Please help! Thanks!
Upvotes: 1
Views: 500
Reputation: 36
That should be useful:
#!/bin/bash
ls fcon*.fastq.gz > list1
while read list1; do
echo "$list1" | cut -c 1-6,13-;
done <list1 >list2
paste list1 list2 | (
while read f1 f2; do
mv ${f1} ${f2}
done )
Upvotes: 0
Reputation: 5056
You can do it using find :
find . -type f -name '*.gz' -print0 | xargs -0 -I '@' bash -c 'mv $1 $( echo ${1} | sed -E "s/_[0-9]+_[0-9]+//g")' -- @
this will change your file names to :
./fcon13_1.fastq.gz
./fcon19_1.fastq.gz
Let me know if it helps.
You can do it in Python3 as well :
#!/usr/local/bin/python3
from pathlib import Path
import re
import os
for filename in Path('.').rglob('*.gz'):
oldname=str(filename)
newname=re.sub(r'_[0-9]+_[0-9]+', '', str(filename))

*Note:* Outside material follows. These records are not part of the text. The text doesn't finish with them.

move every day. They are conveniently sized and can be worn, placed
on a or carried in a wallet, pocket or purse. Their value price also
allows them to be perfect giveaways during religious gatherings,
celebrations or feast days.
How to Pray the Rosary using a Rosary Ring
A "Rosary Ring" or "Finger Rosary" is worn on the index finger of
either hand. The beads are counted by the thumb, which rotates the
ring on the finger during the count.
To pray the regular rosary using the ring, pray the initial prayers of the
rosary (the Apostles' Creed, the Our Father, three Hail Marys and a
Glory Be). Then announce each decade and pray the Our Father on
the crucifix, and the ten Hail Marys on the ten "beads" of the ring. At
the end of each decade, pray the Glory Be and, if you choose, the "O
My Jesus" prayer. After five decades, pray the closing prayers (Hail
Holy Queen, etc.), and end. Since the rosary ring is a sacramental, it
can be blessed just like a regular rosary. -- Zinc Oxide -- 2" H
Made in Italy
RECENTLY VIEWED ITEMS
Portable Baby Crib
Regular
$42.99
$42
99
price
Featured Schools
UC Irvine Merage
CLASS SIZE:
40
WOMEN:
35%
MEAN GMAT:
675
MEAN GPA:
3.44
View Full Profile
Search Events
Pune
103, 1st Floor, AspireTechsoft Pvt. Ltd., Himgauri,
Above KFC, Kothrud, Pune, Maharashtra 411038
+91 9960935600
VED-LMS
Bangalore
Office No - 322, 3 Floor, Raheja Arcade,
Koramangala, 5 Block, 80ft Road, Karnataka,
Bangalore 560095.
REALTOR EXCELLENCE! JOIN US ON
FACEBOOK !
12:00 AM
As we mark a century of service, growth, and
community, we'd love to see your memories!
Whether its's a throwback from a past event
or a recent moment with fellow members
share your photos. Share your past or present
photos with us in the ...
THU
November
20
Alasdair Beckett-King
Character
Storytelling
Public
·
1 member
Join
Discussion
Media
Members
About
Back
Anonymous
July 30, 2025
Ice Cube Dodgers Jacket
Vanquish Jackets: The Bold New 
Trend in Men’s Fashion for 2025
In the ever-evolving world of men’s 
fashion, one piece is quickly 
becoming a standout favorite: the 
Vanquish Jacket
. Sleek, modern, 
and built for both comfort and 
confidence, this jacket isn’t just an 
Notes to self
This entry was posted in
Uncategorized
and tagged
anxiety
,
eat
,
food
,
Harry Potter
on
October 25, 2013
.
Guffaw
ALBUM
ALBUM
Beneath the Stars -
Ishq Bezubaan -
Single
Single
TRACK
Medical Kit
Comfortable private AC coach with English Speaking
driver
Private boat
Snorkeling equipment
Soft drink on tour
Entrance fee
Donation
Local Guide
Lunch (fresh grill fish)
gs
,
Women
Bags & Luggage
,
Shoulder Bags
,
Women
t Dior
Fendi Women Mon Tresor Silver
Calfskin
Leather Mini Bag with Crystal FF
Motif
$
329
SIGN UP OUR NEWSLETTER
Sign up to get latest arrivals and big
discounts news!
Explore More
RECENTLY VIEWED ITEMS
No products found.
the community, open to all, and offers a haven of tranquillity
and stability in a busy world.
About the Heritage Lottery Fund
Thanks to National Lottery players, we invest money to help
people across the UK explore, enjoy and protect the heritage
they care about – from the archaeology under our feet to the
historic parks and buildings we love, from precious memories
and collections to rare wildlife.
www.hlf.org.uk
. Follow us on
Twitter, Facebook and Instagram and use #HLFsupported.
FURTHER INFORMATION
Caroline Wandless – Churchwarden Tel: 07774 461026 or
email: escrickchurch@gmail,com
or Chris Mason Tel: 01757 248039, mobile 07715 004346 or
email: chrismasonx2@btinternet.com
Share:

os.rename(oldname,newname)
Upvotes: 0
Reputation: 733
What about the perl rename
command:
$ rename -n 's/(.*?)_\d+_\d+(_\d\.fastq.gz)/$1$2/' *gz
'fcon13_03_01_1.fastq.gz' would be renamed to 'fcon13_1.fastq.gz'
'fcon17_01_02_2.fastq.gz' would be renamed to 'fcon17_2.fastq.gz'
'fcon19_02_02_1.fastq.gz' would be renamed to 'fcon19_1.fastq.gz'
You can use the -n
option for testing; remove it to commit the filename change. Also, I'm not sure how specific you need the regex to be since I don't know how many varitions you'll have, and so you may need to tweak it a bit to be more / less specific.
Upvotes: 2
Reputation: 133600
Could you please try following (written and tested with GNU sed
).
for file in *.gz
do
new_file_name=$(echo "$file" | sed -E 's/([^_]*)_[0-9]+_[0-9]+(.*)/\1\2/')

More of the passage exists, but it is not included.